Imagine an environment where all outcomes, including mistakes, massive and miniscule, are treated as sources of inspiration.
IMPROVISATION FOR ORGANIZATIONAL INNOVATION
Half-day, full-day, 3-day, extended 3 – 6 months self-designed sessions. Through Improv, you and your team will create a meaningful, learnable, and sustainable systems that you can use to increase productivity and have a better place to work.
Innovative work places exist! They are called healthy because the people there embrace change. These workplaces are also stable, because to live on the creative edge is now a requirement for competition. The alternative is to become…irrelevant. Let’s not do that! The 1st principle of Complexity Theory (from Surfing the Edge of Chaos) is: Equilibrium is a precursor to death. When a living system is in a state of equilibrium it is unaware:, thus unresponsive, to the changes happening around it. This places it as Maximum risk.
Leaders are encouraging themselves and their workers to take risks, but still dormant in their understanding of the word risk is the notion that the unexpected is “unexpected”, and something to be overcome. That ain’t it. It may behoove us to create conditions wherein behaviors once considered risky are no longer perceived as such. They are simply the way we do things around here.
In the best theatre company I was ever a part of, our motto was, That sounds like a terrible idea. Let’s try it! We saved more time than we wasted, and were galvanized behind a single strategy because we were all privy to the purpose, and all riding the same page. When that page turned, we adjusted as a unit without dragging our feet.
Over the past several years I’ve worked with Tobias Mayer, teaching the Agile System (Scrum) of software development. The methodology is easy to comprehend, but difficult for many companies to adopt, partly because those who have historically communicated through documents are now assigned to self-organizing teams and a world of intense face-to-ace collaboration. It is futile to function in the Agile system with a mentality forged from traditional business culture. I bring the principles of improvisation into play for self-organized teams. These principles lay a foundation that keeps individuals and group in the creative mix , making them creative even when uninspired. They bring rhyme to the intellectual reasoning behind a shift from document driven communication to verbal, potent collaboration with other humans.
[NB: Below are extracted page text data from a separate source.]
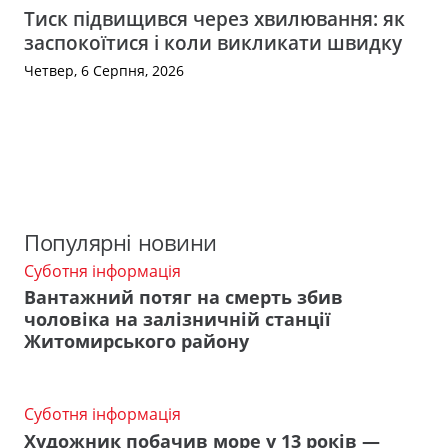
Тиск підвищився через хвилювання: як
заспокоїтися і коли викликати швидку
Четвер, 6 Серпня, 2026
Популярні новини
Суботня інформація
Вантажний потяг на смерть збив
чоловіка на залізничній станції
Житомирського району
Суботня інформація
Художник побачив море у 13 років —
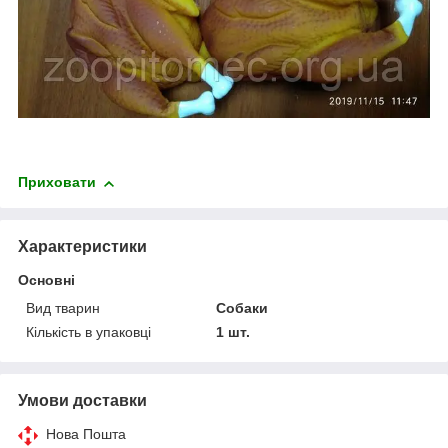
Приховати
Характеристики
Основні
Вид тварин
Собаки
Кількість в упаковці
1 шт.
Умови доставки
Нова Пошта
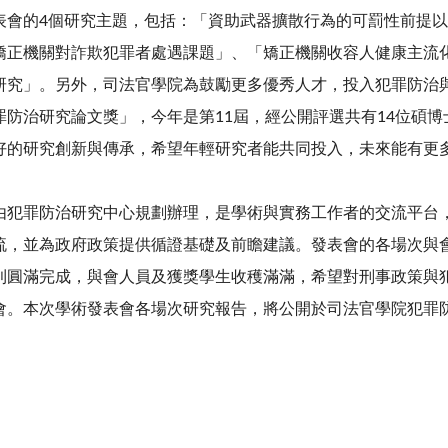
表會的4個研究主題，包括：「資助武器擴散行為的可罰性前提以
矯正機關對詐欺犯罪者處遇課題」、「矯正機關收容人健康主流
研究」。另外，司法官學院為鼓勵更多優秀人才，投入犯罪防治
罪防治研究論文獎」，今年是第11屆，經公開評選共有14位碩
好的研究創新與傳承，希望年輕研究者能共同投入，未來能有更
由犯罪防治研究中心規劃辦理，是學術與實務工作者的交流平台
流，並為政府政策提供循證基礎及前瞻建議。發表會的各場次與
利圓滿完成，與會人員及獲獎學生收穫滿滿，希望對刑事政策與
會。本次學術發表會各場次研究報告，將公開於司法官學院犯罪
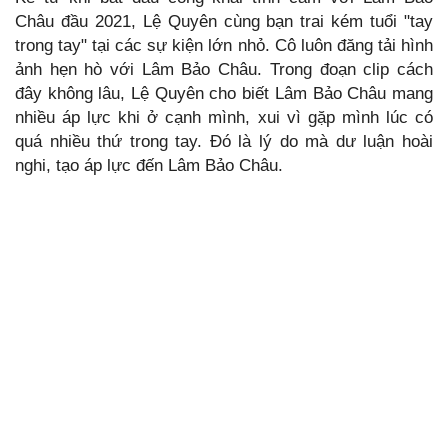
Châu đầu 2021, Lệ Quyên cùng bạn trai kém tuổi "tay
trong tay" tại các sự kiện lớn nhỏ. Cô luôn đăng tải hình
ảnh hẹn hò với Lâm Bảo Châu. Trong đoạn clip cách
đây không lâu, Lệ Quyên cho biết Lâm Bảo Châu mang
nhiều áp lực khi ở cạnh mình, xui vì gặp mình lúc có
quá nhiều thứ trong tay. Đó là lý do mà dư luận hoài
nghi, tạo áp lực đến Lâm Bảo Châu.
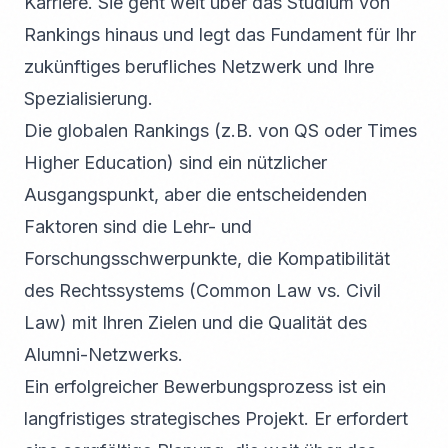
Karriere. Sie geht weit über das Studium von
Rankings hinaus und legt das Fundament für Ihr
zukünftiges berufliches Netzwerk und Ihre
Spezialisierung.
Die globalen Rankings (z.B. von QS oder Times
Higher Education) sind ein nützlicher
Ausgangspunkt, aber die entscheidenden
Faktoren sind die Lehr- und
Forschungsschwerpunkte, die Kompatibilität
des Rechtssystems (Common Law vs. Civil
Law) mit Ihren Zielen und die Qualität des
Alumni-Netzwerks.
Ein erfolgreicher Bewerbungsprozess ist ein
langfristiges strategisches Projekt. Er erfordert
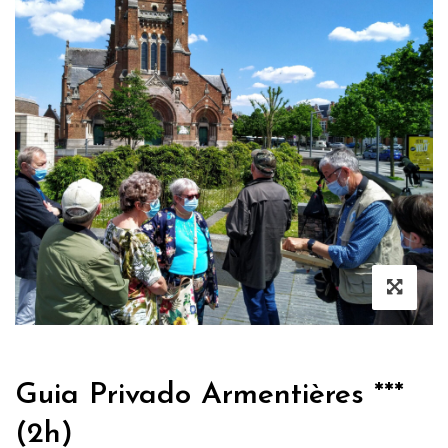
Guia Privado Armentières ***
(2h)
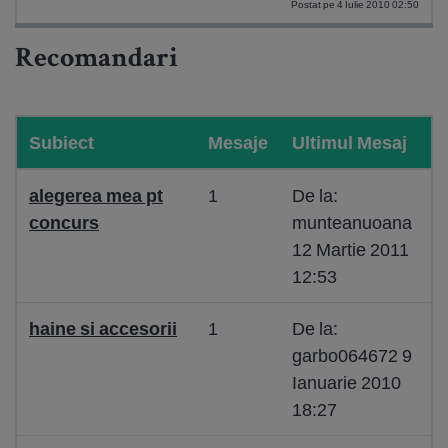
Postat pe 4 Iulie 2010 02:50
Recomandari
Subiect
Mesaje
Ultimul Mesaj
alegerea mea pt
1
De la:
concurs
munteanuoana
12 Martie 2011
12:53
haine si accesorii
1
De la:
garbo064672 9
Ianuarie 2010
18:27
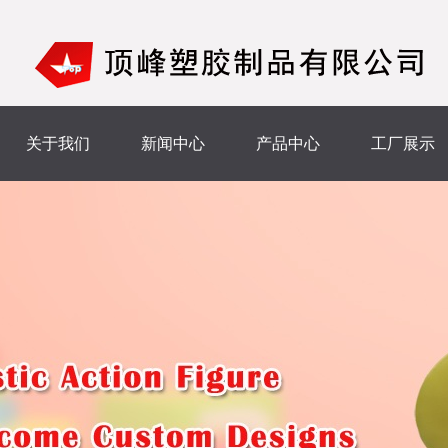
关于我们
新闻中心
产品中心
工厂展示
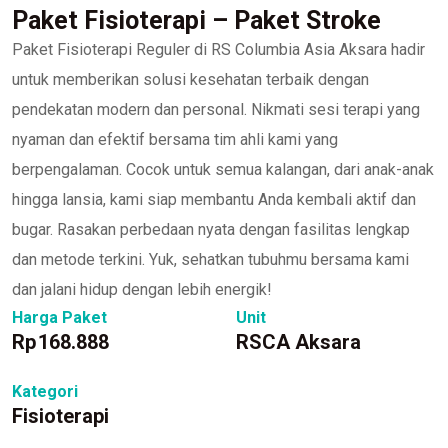
Paket Fisioterapi – Paket Stroke
Paket Fisioterapi Reguler di RS Columbia Asia Aksara hadir
untuk memberikan solusi kesehatan terbaik dengan
pendekatan modern dan personal. Nikmati sesi terapi yang
nyaman dan efektif bersama tim ahli kami yang
berpengalaman. Cocok untuk semua kalangan, dari anak-anak
hingga lansia, kami siap membantu Anda kembali aktif dan
bugar. Rasakan perbedaan nyata dengan fasilitas lengkap
dan metode terkini. Yuk, sehatkan tubuhmu bersama kami
dan jalani hidup dengan lebih energik!
Harga Paket
Unit
Rp
168.888
RSCA Aksara
Kategori
Fisioterapi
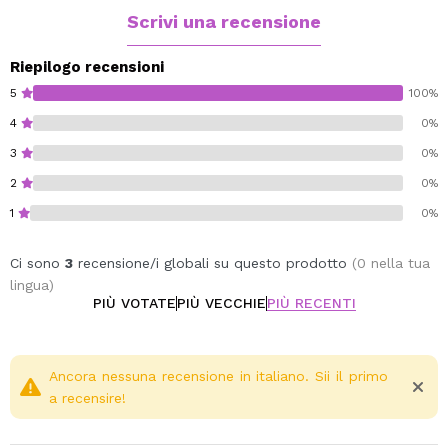
Scrivi una recensione
Vegan.
Cruelty free.
Riepilogo recensioni
Oil free.
5
100%
Alcohol free.
4
0%
Paraben free.
3
0%
2
0%
1
0%
Ci sono
3
recensione/i globali su questo prodotto
(0 nella tua
lingua)
PIÙ VOTATE
PIÙ VECCHIE
PIÙ RECENTI
Ancora nessuna recensione in italiano. Sii il primo
a recensire!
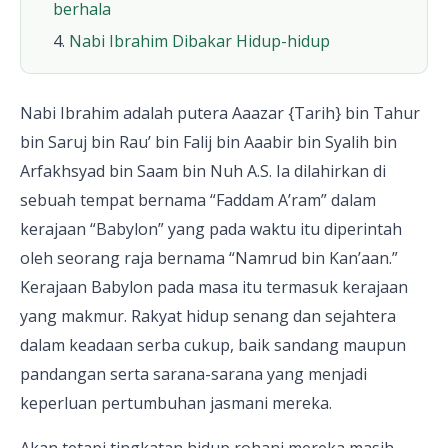
berhala
Nabi Ibrahim Dibakar Hidup-hidup
Nabi Ibrahim adalah putera Aaazar {Tarih} bin Tahur
bin Saruj bin Rau’ bin Falij bin Aaabir bin Syalih bin
Arfakhsyad bin Saam bin Nuh A.S. Ia dilahirkan di
sebuah tempat bernama “Faddam A’ram” dalam
kerajaan “Babylon” yang pada waktu itu diperintah
oleh seorang raja bernama “Namrud bin Kan’aan.”
Kerajaan Babylon pada masa itu termasuk kerajaan
yang makmur. Rakyat hidup senang dan sejahtera
dalam keadaan serba cukup, baik sandang maupun
pandangan serta sarana-sarana yang menjadi
keperluan pertumbuhan jasmani mereka.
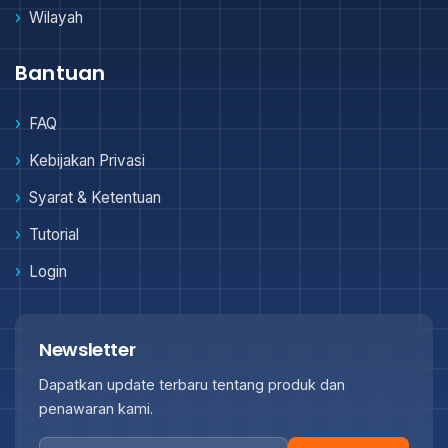
Wilayah
Bantuan
FAQ
Kebijakan Privasi
Syarat & Ketentuan
Tutorial
Login
Newsletter
Dapatkan update terbaru tentang produk dan
penawaran kami.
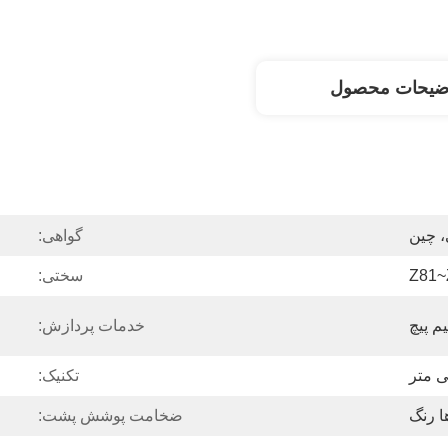
ضیحات محصول
، چین
گواهی:
Z81~
سختی:
م پیچ
خدمات پردازش:
تکنیک:
 رنگ
ضخامت پوشش پشت:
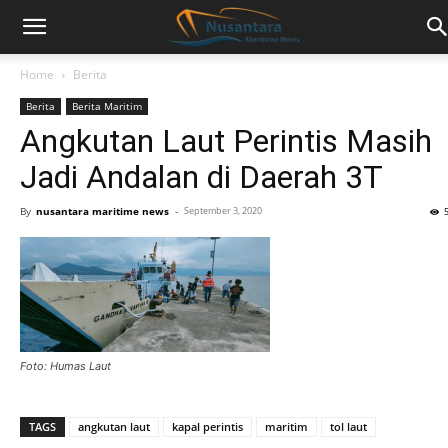
Home
Berita
Berita
Berita Maritim
Angkutan Laut Perintis Masih
Jadi Andalan di Daerah 3T
By
nusantara maritime news
-
September 3, 2020
Foto: Humas Laut
TAGS
angkutan laut
kapal perintis
maritim
tol laut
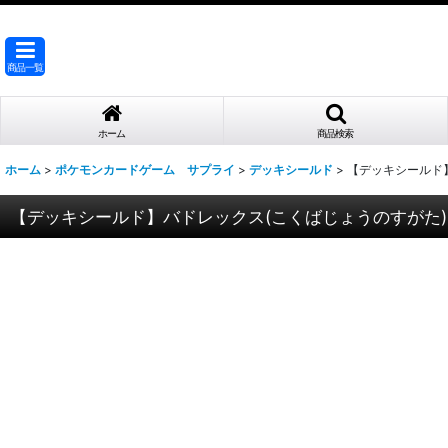
商品一覧
ホーム
商品検索
ホーム
>
ポケモンカードゲーム サプライ
>
デッキシールド
>
【デッキシールド
【デッキシールド】バドレックス(こくばじょうのすがた)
I studied improvisation so that I could become funny on stage in front of people. What I learned from the training was quite different. I learned to:
Listen
Honor
Be accountable
Be positive
Move things forward
Stay present
Reincorporate
Empathize
Reflect
Validate my own feelings and ideas
Surrender: My agenda,
Negativity,
Judgment,
Control,
Anticipation, and
Pre-determinate listening
More than readying me for the stage, it improved my life! The rules and tools that lead to clear, accountable communication spilled over into my family, community and work relationships, altering them forever. In 1990, I designed my first workshop for DSHS workers in Washington State, introducing tools to help them deal with stress and change. Since then I have been visiting corporate cultures, installing a template for authentic, spontaneous interaction appropriate to any circumstance. What I bring to your group is first hand experience in my own field (performance), years of designing and facilitating organizational trainings, and a true mission to pass on the simple discipline that so enhanced my own life, to the people for whom it can have the most value. Your people.